Cognitive Aging and Money Mangement

I had arrived in Portland on the last flight of the day. The next morning I went to see my father in the care facility in which he was living. I found him asleep in the recliner in his room. Once he awoke, I pulled a chair up close, and we began talking. He didn’t seem to be tracking, so I asked a question for which I knew the answer. He responded incorrectly.

Still trying to connect with him several minutes later, I said, “I flew in from Kansas City last night.” Dad perked up. “Kansas City,” he said. “Do you know Keith Schwanz? He lives in Kansas City.” “That’s me,” I blurted out.

The look on my father’s face at that moment is imprinted in my memory. He recognized Kansas City and Keith Schwanz, but he did not connect me with either. I have never seen a more bewildered expression than in that moment when my father tried to make sense of it all.

Years earlier, my siblings and I helped our parents make a transition with matters of personal finance. At the time of this visit, my sister was assisting with day-to-day money management, and I watched over the long-term investments. Years before, while my mother was still alive and we lived nearby, I happened to notice a utility statement that indicated she had paid a bill twice. So I began regular visits in which I would sit with her to pay the monthly bills. I sorted through the statements and guided as she wrote the checks.
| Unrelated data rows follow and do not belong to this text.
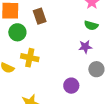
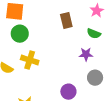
brown rectangle: (40, 16) -> (66, 20), moved

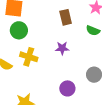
purple star: (86, 54) -> (62, 48), moved

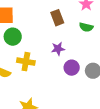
purple circle: (67, 88) -> (72, 68), moved

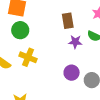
purple star: (58, 49) -> (75, 42), moved

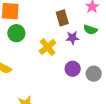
yellow cross: (28, 57) -> (47, 47), moved, turned 36

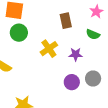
purple star: (72, 38) -> (76, 54), moved
purple circle: (73, 69) -> (72, 82), moved

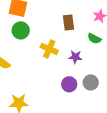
yellow cross: (49, 49) -> (49, 49), turned -36

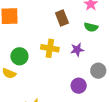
green circle: (21, 30) -> (19, 56), moved
purple circle: (69, 84) -> (79, 86), moved

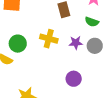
gray circle: (98, 71) -> (95, 46), moved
Routine Tasks and Financial Judgment

One study reported that greater than 50% of those persons age 85 and older show signs of cognitive aging—everything on the continuum from mild impairment to dementia. When it comes to personal finance, a person who for years has done the routine tasks of reading monthly statements and paying bills may be able to continue doing so. What goes first is the ability to make good financial decisions as circumstances of life change.

Consider the example of Elmo and Meliitta Marquette. Both in their 80s, they wanted to sell two acres of land to a neighbor. The sellers suggested a sale price of $22,000. According to the 2013 property-tax statement, however, the real-market value was $220,400. When this transaction became public, the outcry was loud, especially because the buyer was a licensed real estate agent. The Marquettes had lost the ability to assess the financial facts, and suffered for it financially.

Cognitive aging may be a factor in a situation where the spouse who managed the family finances dies. The surviving spouse may be in a vulnerable position if he or she has not established a working knowledge of money management. Further, because of cognitive aging, the survivor may have less capacity to learn new skills.

Necessary Assistance

In recent days, I have been reflecting on my own journey. The day will come when I, too, will need assistance with money management.

In our household, I am the one with primary responsibility for tasks like bill paying and long-term issues such as retirement planning and insurance coverage. I intentionally talk with my wife about these things on a regular basis, motivated in part by the likelihood that she will live outlive me. For more than 15 years, at the end of every quarter, I have prepared a detailed financial statement that helps us monitor our progress toward essential goals as we prepare for retirement. My wife and I always talk about the quarterly report.

But I have decided that it is time to add one more step to the process. To this point our conversations have been just that—talk. Now, I am putting it in writing. At the end of each quarter I will write down my observations about the report, review financial decisions made in the previous three months, document atypical expenditures, clarify or restate financial goals, and list upcoming tasks for good financial management.

For now, this financial journal will be for the benefit of my wife and me. There will come a time, though, when our children will likely read the journal and be able to trace the trajectory of our financial management. Hopefully they will recognize when cognitive aging has become an adverse factor and it is time for them to step in and assist.

I am not eager for that day to come, but I know it will. I don’t relish the thought of turning over the financial management to others, but I know eventually I must. When that time comes, I may not detect it, so I’ll need others to be paying attention. I hope the work I do in the coming years will make that task easier for those looking out for our interests when we can no longer do it for ourselves.